***** Data shown
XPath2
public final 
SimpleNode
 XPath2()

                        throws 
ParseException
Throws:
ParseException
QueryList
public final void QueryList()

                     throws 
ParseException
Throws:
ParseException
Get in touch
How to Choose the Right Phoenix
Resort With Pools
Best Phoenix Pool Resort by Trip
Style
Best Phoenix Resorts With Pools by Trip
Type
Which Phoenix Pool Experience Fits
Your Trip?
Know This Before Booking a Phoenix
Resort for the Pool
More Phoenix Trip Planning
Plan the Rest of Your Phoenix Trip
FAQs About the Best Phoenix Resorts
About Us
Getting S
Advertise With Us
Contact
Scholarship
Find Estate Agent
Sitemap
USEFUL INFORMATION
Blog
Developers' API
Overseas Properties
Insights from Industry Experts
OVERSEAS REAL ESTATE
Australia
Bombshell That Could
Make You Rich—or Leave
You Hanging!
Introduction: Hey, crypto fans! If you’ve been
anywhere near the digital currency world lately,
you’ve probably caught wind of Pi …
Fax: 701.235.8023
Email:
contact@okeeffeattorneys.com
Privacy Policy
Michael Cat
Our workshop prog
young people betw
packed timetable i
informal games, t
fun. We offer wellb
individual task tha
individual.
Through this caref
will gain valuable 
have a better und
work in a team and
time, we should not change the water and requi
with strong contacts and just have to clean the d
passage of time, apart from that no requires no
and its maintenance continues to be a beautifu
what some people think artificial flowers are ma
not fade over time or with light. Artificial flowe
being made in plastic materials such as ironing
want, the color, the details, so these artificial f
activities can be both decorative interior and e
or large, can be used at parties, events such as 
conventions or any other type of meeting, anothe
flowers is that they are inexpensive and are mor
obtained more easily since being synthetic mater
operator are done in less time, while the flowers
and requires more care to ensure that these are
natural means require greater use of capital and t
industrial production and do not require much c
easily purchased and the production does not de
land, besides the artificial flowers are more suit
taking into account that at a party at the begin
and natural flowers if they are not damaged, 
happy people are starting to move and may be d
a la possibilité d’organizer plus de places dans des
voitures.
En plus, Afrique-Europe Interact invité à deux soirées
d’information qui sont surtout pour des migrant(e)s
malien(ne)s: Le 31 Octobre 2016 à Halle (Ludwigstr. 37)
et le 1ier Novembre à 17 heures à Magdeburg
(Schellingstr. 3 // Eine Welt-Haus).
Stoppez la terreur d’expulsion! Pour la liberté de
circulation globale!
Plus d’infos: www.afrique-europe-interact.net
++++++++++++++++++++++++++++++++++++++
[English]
**********
[Work request]
Please, from the entries above, set down exactly the lines from the one containing "More Phoenix Trip Planning" through the one containing "Fax: 701.235.8023", and only those.

[Solution to this exercise]
More Phoenix Trip Planning
Plan the Rest of Your Phoenix Trip
FAQs About the Best Phoenix Resorts
About Us
Getting S
Advertise With Us
Contact
Scholarship
Find Estate Agent
Sitemap
USEFUL INFORMATION
Blog
Developers' API
Overseas Properties
Insights from Industry Experts
OVERSEAS REAL ESTATE
Australia
Bombshell That Could
Make You Rich—or Leave
You Hanging!
Introduction: Hey, crypto fans! If you’ve been
anywhere near the digital currency world lately,
you’ve probably caught wind of Pi …
Fax: 701.235.8023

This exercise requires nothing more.